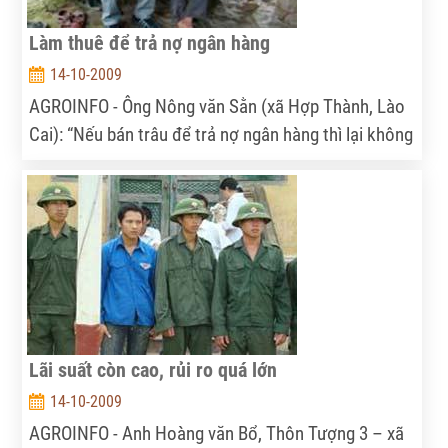
Làm thuê để trả nợ ngân hàng
14-10-2009
AGROINFO - Ông Nông văn Sằn (xã Hợp Thành, Lào
Cai): “Nếu bán trâu để trả nợ ngân hàng thì lại không
còn công cụ sản xuất nữa, cũng chưa có vốn để
nuôi gà, lợn nên cũng chưa biết làm thế nào...”
Lãi suất còn cao, rủi ro quá lớn
14-10-2009
AGROINFO - Anh Hoàng văn Bổ, Thôn Tượng 3 – xã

----

Repeat, word for word, each of the records, omitting any image they hold.

Làm thuê để trả nợ ngân hàng
14-10-2009
AGROINFO - Ông Nông văn Sằn (xã Hợp Thành, Lào
Cai): “Nếu bán trâu để trả nợ ngân hàng thì lại không
còn công cụ sản xuất nữa, cũng chưa có vốn để
nuôi gà, lợn nên cũng chưa biết làm thế nào...”
Lãi suất còn cao, rủi ro quá lớn
14-10-2009
AGROINFO - Anh Hoàng văn Bổ, Thôn Tượng 3 – xã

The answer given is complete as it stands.